Aim of the task — Quote exactly and only this range of lines in the data below: the line that holds "inhibiting quality? Start" to the line that holds "intensity can be", both included.
Material for this task section start
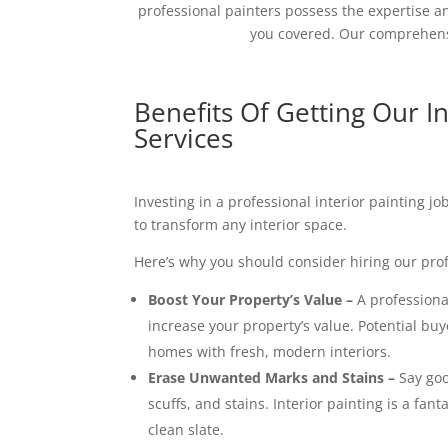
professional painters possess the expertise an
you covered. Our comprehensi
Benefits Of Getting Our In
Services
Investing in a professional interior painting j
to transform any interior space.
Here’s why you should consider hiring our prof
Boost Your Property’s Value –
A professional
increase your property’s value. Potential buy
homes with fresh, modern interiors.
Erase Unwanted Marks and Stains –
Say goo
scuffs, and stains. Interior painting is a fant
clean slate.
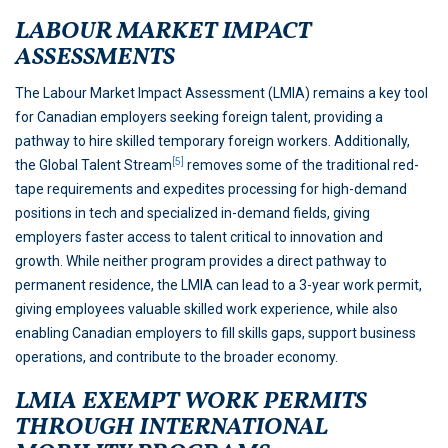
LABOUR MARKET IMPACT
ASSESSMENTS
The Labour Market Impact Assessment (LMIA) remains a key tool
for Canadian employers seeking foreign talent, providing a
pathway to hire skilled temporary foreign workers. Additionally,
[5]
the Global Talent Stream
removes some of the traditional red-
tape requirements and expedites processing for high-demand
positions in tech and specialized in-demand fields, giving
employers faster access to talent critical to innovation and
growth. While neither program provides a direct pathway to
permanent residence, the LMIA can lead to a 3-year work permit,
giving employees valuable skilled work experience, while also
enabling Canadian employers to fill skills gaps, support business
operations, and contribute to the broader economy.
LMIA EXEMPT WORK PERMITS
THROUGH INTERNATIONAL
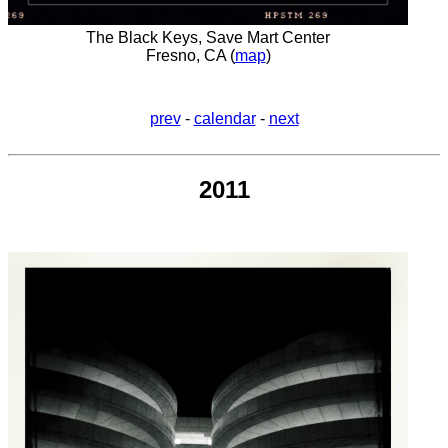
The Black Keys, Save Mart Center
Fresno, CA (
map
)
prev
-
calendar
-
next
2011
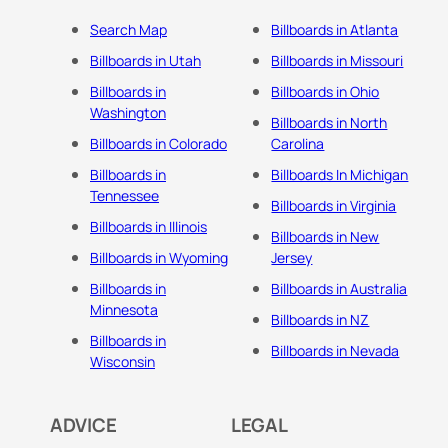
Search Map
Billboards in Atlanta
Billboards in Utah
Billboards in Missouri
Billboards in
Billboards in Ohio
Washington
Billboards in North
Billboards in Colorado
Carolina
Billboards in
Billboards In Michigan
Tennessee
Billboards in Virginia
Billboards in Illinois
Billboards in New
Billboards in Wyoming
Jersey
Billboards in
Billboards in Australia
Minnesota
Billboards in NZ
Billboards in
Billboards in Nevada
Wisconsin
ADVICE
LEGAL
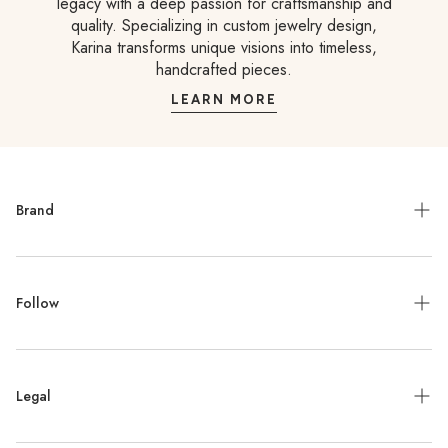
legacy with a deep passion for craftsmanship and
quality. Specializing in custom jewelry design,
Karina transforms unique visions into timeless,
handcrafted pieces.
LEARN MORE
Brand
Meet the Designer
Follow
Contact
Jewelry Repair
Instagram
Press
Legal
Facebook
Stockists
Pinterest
Material for this task section end
Material for this task section start
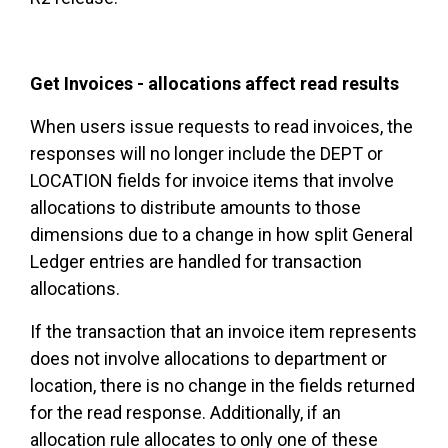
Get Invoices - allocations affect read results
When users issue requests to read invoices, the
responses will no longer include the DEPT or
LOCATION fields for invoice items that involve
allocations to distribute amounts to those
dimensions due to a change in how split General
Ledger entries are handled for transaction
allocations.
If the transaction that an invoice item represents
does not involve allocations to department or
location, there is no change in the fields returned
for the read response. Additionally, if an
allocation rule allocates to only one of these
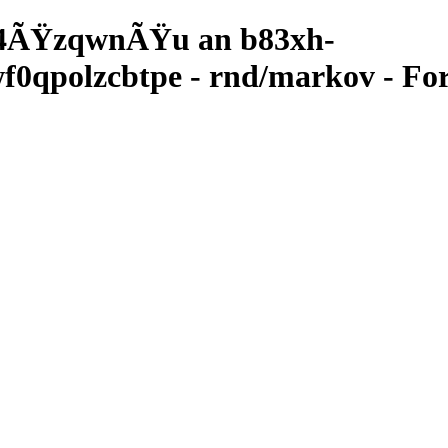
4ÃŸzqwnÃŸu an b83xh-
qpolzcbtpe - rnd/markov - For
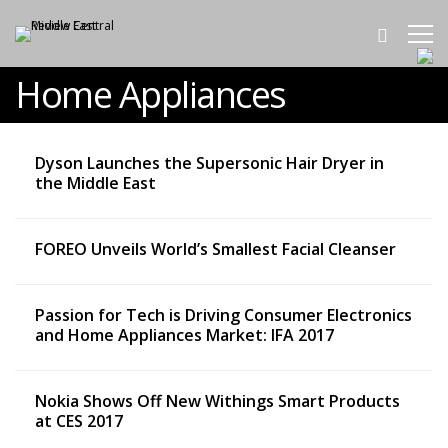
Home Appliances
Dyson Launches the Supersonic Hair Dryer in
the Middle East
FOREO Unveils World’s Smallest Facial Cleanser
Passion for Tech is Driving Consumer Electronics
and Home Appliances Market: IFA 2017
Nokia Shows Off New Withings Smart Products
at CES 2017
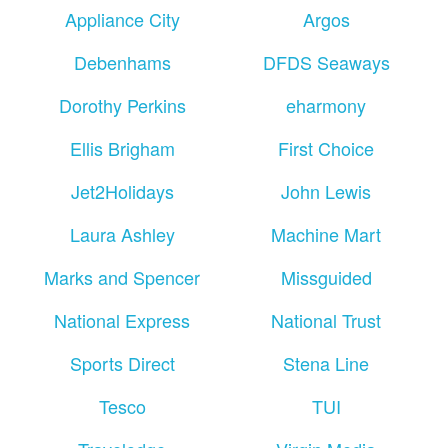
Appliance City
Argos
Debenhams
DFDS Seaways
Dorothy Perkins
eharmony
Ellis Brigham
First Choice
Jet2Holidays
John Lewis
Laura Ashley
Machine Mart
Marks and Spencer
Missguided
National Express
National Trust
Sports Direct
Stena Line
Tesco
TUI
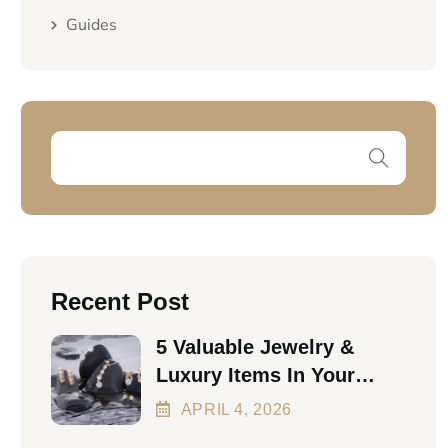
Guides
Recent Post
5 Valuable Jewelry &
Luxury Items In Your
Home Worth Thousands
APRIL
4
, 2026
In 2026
Material for this task section end
Material for this task section start
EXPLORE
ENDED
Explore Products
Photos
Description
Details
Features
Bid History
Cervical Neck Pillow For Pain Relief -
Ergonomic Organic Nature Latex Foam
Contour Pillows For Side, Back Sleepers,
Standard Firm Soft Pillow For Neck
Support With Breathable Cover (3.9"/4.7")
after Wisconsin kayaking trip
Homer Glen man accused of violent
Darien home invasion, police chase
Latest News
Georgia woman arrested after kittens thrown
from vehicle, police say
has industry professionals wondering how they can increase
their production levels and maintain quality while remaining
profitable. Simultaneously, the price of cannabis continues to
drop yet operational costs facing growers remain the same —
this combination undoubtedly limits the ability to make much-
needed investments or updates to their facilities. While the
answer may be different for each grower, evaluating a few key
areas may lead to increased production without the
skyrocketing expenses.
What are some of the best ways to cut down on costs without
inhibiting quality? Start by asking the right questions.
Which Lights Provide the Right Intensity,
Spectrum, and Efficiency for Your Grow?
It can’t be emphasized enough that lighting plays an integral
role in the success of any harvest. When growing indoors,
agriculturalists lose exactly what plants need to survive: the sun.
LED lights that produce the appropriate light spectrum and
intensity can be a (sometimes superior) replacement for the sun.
Material for this task section end
Your response —
inhibiting quality? Start by asking the right questions.
Which Lights Provide the Right Intensity,
Spectrum, and Efficiency for Your Grow?
It can’t be emphasized enough that lighting plays an integral
role in the success of any harvest. When growing indoors,
agriculturalists lose exactly what plants need to survive: the sun.
LED lights that produce the appropriate light spectrum and
intensity can be a (sometimes superior) replacement for the sun.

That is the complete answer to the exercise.